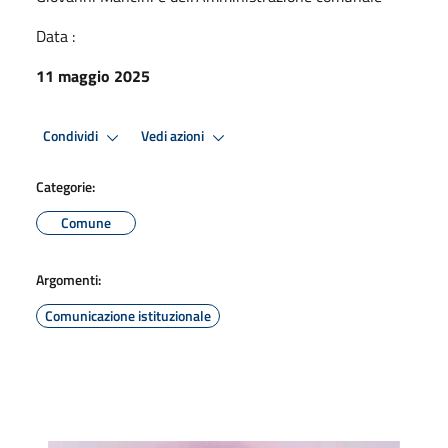
Data :
11 maggio 2025
Condividi
Vedi azioni
Categorie:
Comune
Argomenti:
Comunicazione istituzionale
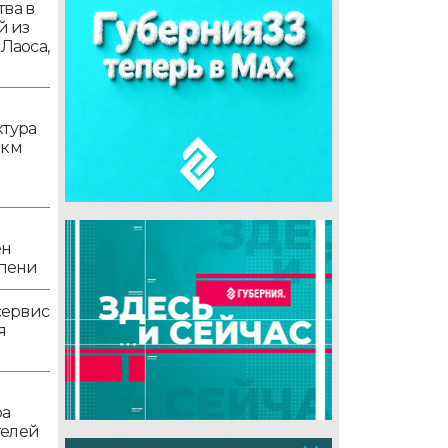
ва в
й из
 Лаоса,
ктура
 км
ен
епени
сервис
я
ра
телей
____________
About this exercise → With the pictures removed, copy the data above word for word.

Exercise response →
Data :
11 maggio 2025
Condividi
Vedi azioni
Categorie:
Comune
Argomenti:
Comunicazione istituzionale
ва в
й из
 Лаоса,
ктура
 км
ен
епени
сервис
я
ра
телей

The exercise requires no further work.